The clinical information for each TCGA tumor sample is stored in a xml file. Patient ID, tumor and treatment info are entries of the xml file. These xml files have been preprocessed for further analysis.
Clinical data for tier 1 clinical variables are generated.
Table 1. Tier1 clinical variables
| Tumor.Feature | Date.Statistics |
|---|---|
| gender | dccuploaddate |
| primarysiteofdesease | dateofbirth |
| histologicaltype | dateofdeath |
| tumorstage | dateoflastfollowup |
| tumorgrade | dateoftumorrecurrence |
| patienttumorrecurrencestatus | dateofinitialpathologicdiagnosis |
| radiationtherapy | datelastknownalive |
| neoadjuvanttherapy | vitalstatus |
| pathologicspread(pt) | |
| pathologicspread(pn) | |
| karnofskyperformancescore |
Table 2. Statistics of selected clinical variables.

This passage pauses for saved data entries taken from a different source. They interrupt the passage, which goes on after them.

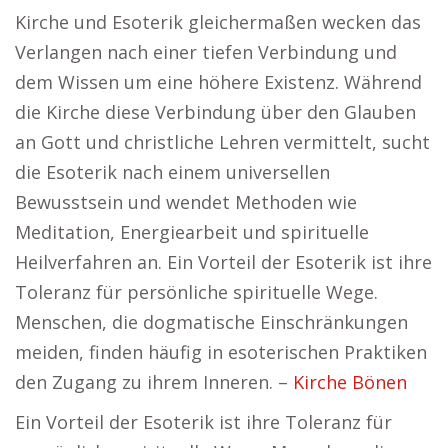
Kirche und Esoterik gleichermaßen wecken das
Verlangen nach einer tiefen Verbindung und
dem Wissen um eine höhere Existenz. Während
die Kirche diese Verbindung über den Glauben
an Gott und christliche Lehren vermittelt, sucht
die Esoterik nach einem universellen
Bewusstsein und wendet Methoden wie
Meditation, Energiearbeit und spirituelle
Heilverfahren an. Ein Vorteil der Esoterik ist ihre
Toleranz für persönliche spirituelle Wege.
Menschen, die dogmatische Einschränkungen
meiden, finden häufig in esoterischen Praktiken
den Zugang zu ihrem Inneren. –
Kirche Bönen
Ein Vorteil der Esoterik ist ihre Toleranz für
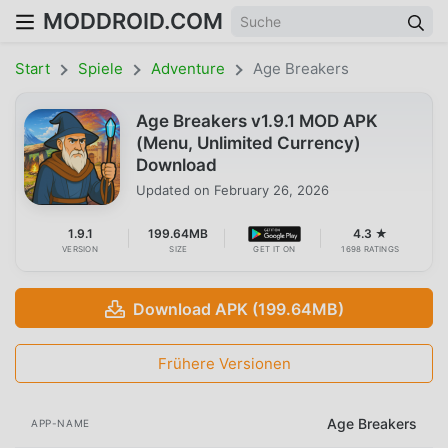
MODDROID.COM
Start
Spiele
Adventure
Age Breakers
Age Breakers v1.9.1 MOD APK
(Menu, Unlimited Currency)
Download
Updated on
February 26, 2026
1.9.1
199.64MB
4.3 ★
VERSION
SIZE
GET IT ON
1698 RATINGS
Download APK (199.64MB)
Frühere Versionen
Age Breakers
APP-NAME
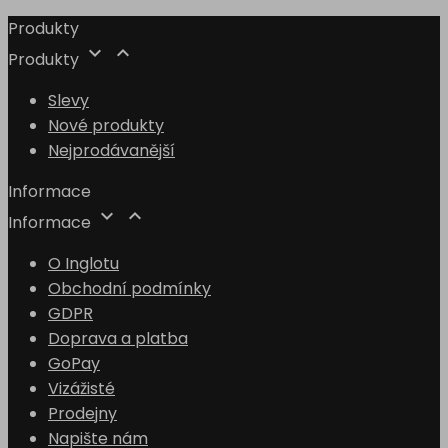
Produkty


Produkty
Slevy
Nové produkty
Nejprodávanější
Informace


Informace
O Inglotu
Obchodní podmínky
GDPR
Doprava a platba
GoPay
Vizážisté
Prodejny
Napište nám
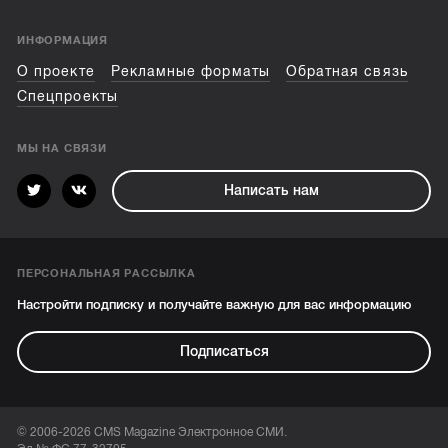
ИНФОРМАЦИЯ
О проекте
Рекламные форматы
Обратная связь
Спецпроекты
МЫ НА СВЯЗИ
Написать нам
ПЕРСОНАЛЬНАЯ РАССЫЛКА
Настройти подписку и получайте важную для вас информацию
Подписаться
© 2006-2026 CMS Magazine Электронное СМИ.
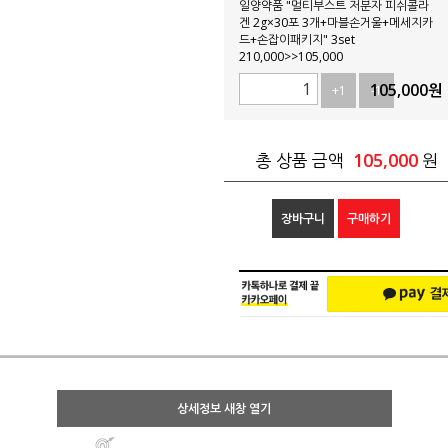
일양약품 "멀티부스트 저분자 피쉬콜라
겐 2g×30포 3개+마블손거울+메세지카
드+손잡이패키지" 3set
210,000>>105,000
105,000
원
+1
-1
105,000
총 상품 금액
원
장바구니
구매하기
상세정보 새창 열기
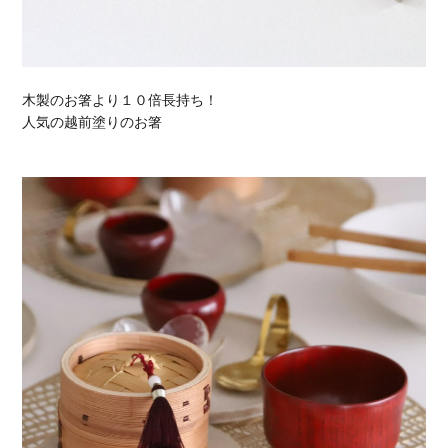
木製のお箸より１０倍長持ち！
人気の越前塗りのお箸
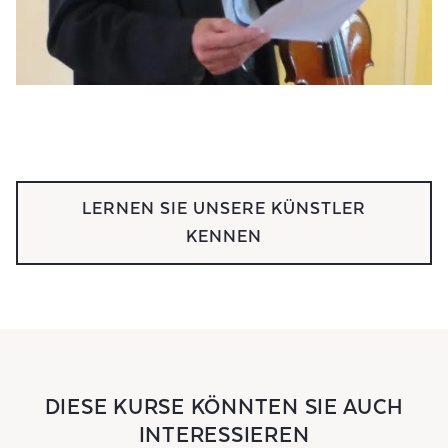
LERNEN SIE UNSERE KÜNSTLER
KENNEN
DIESE KURSE KÖNNTEN SIE AUCH
INTERESSIEREN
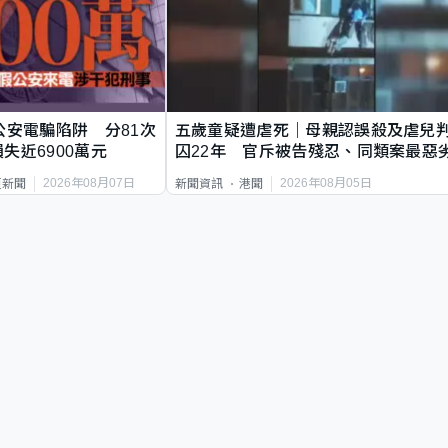
公安電騙陷阱 分81次
五歲童疑遭虐死｜母親認誤殺及虐兒
失近6900萬元
囚22年 官斥被告殘忍、同類案最惡
2026年08月07日
2026年08月05日
頁新聞
新聞資訊
港聞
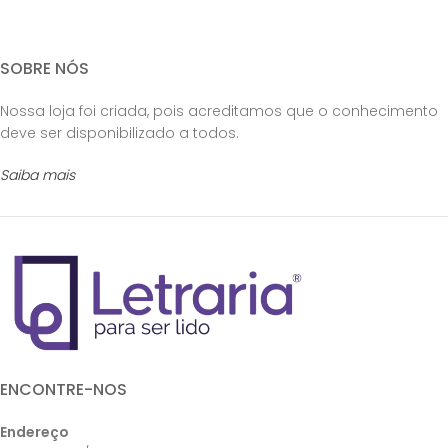
SOBRE NÓS
Nossa loja foi criada, pois acreditamos que o conhecimento
deve ser disponibilizado a todos.
Saiba mais
ENCONTRE-NOS
Endereço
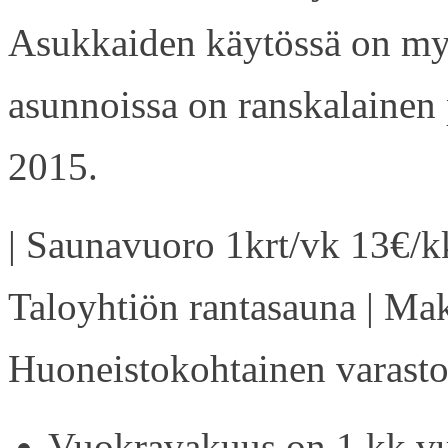
Asukkaiden käytössä on my
asunnoissa on ranskalainen 
2015.
| Saunavuoro 1krt/vk 13€/kk
Taloyhtiön rantasauna | Ma
Huoneistokohtainen varasto 
Vuokravakuus on 1 kk vu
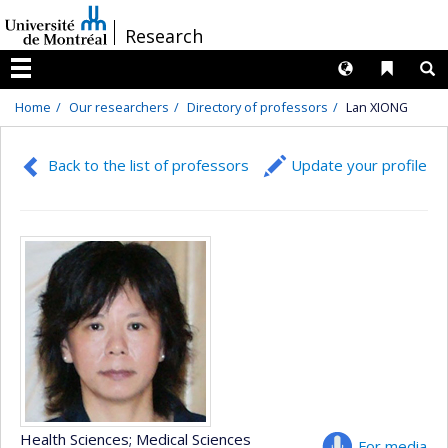
Passer
/
Research
au
contenu
Langues
Liens 
R
Menu
Home
Our researchers
Directory of professors
Lan XIONG
Back to the list of professors
Update your profile
Health Sciences
; Medical Sciences
For media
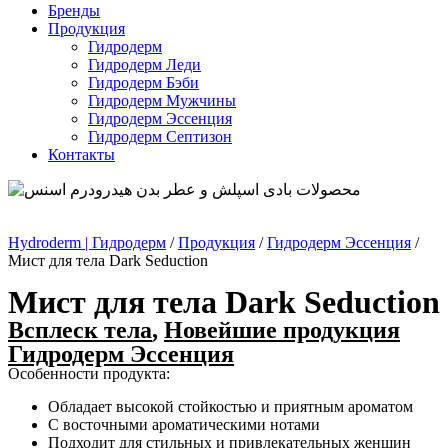
Бренды
Продукция
Гидродерм
Гидродерм Леди
Гидродерм Бэби
Гидродерм Мужчины
Гидродерм Эссенция
Гидродерм Септизон
Контакты
Hydroderm | Гидродерм
/
Продукция
/
Гидродерм Эссенция
/
Мист для тела Dark Seduction
Мист для тела Dark Seduction
Всплеск тела
,
Новейшие продукция
Гидродерм Эссенция
Особенности продукта:
Обладает высокой стойкостью и приятным ароматом
С восточными ароматическими нотами
Подходит для стильных и привлекательных женщин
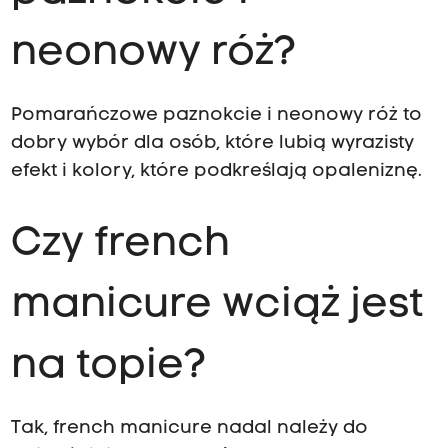
neonowy róż?
Pomarańczowe paznokcie i neonowy róż to
dobry wybór dla osób, które lubią wyrazisty
efekt i kolory, które podkreślają opaleniznę.
Czy french
manicure wciąż jest
na topie?
Tak, french manicure nadal należy do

| Clinical.Variable | Statistics |
|---|---|
| age | mean: 62, std: 13 |
| vitalstatus | 3306 living, 1583 deceased |
| gender | 1835 male, 3044 female |
| histologicaltype | 364 colon adenocarcinoma, 56 colon mucinous adenocarcinoma, 23 untreated primary (de novo) gbm, 2 treated primary gbm, 325 head & neck squamous cell carcinoma, 502 kidney clear cell renal carcinoma, 215 lung adenocarcinoma- not otherwise specified (nos), 75 lung adenocarcinoma mixed subtype, 13 lung papillary adenocarcinoma, 2 lung mucinous adenocarcinoma, 7 mucinous (colloid) adenocarcinoma, 2 lung clear cell adenocarcinoma, 10 lung acinar adenocarcinoma, 15 lung bronchioloalveolar carcinoma nonmucinous, 3 lung bronchioloalveolar carcinoma mucinous, 2 lung solid pattern predominant adenocarcinoma, 3 lung micropapillary adenocarcinoma, 317 lung squamous cell carcinoma- not otherwise specified (nos), 7 lung basaloid squamous cell carcinoma, 1 lung small cell squamous cell carcinoma, 1 lung papillary squamous cell caricnoma, 1 lung papillary squamous cell carcinoma, 570 serous cystadenocarcinoma, 149 rectal adenocarcinoma, 13 rectal mucinous adenocarcinoma, 80 serous endometrial adenocarcinoma, 357 endometrioid endometrial adenocarcinoma, 18 mixed serous and endometrioid |
| patienttumorrecurrencestatus | 4889 without recurrence |
| tumorgrade | 251 grade 3, 106 grade 2, 90 grade 1, 8 high grade |
| tumorstage | 210 stage iia, 102 stage iiib, 120 stage iib, 45 stage iiic, 160 stage iv, 369 stage i, 182 stage iva, 4 stage iic, 147 stage ii, 197 stage iii, 120 stage iiia, 7 stage ivb, 136 stage ia, 210 stage ib, 403 iiic, 3 ib, 24 iiib, 87 iv, 19 iic, 3 ia, 8 iiia, 10 ic, 4 iib, 3 iia |
| pathologicspread(pt) | 534 t3, 9 t4b, 74 t4, 529 t2, 129 t4a, 168 t1, 1 t0, 1 tis, 35 tx, 150 t1b, 52 t3b, 161 t1a, 83 t2a, 120 t3a, 2 t3c, 30 t2b |
| pathologicspread(pn) | 1093 n0, 319 n1, 171 n2, 17 n1b, 74 n2b, 11 n2a, 17 n1a, 3 n1c, 327 nx, 34 n2c, 11 n3 |
Table 3. Get Full Table Illustration of the tier 1 data for three patients
| Clinical.Variable | Sample_1 | Sample_2 | Sample_3 |
|---|---|---|---|
| yearstobirth | 73 | 57 | 65 |
| daystodeath | NA | 223 | 81 |
| daystolastfollowup | 389 | NA | NA |
| vitalstatus | 0 | 1 | 1 |
| dccuploaddate | 15-2-2013 | 15-2-2013 | 15-2-2013 |
1. Each xml file is converted to a tab-delimited text file by our R package.
2. All text files are aggregated into one big table by the Clinical_Aggregate_Tier1 pipeline. The 1st column of the table is the entry name of the xml file and the rest columns are the associated data for samples.
3. Data for the tier 1 clinical variables are extracted by the Clinical_Picker_Tier1 pipeline.
Figure 1. Diagram that displays the work flow of processing clinical data. Clinical variables of interest and their associated values are marked in red and blue, respectively.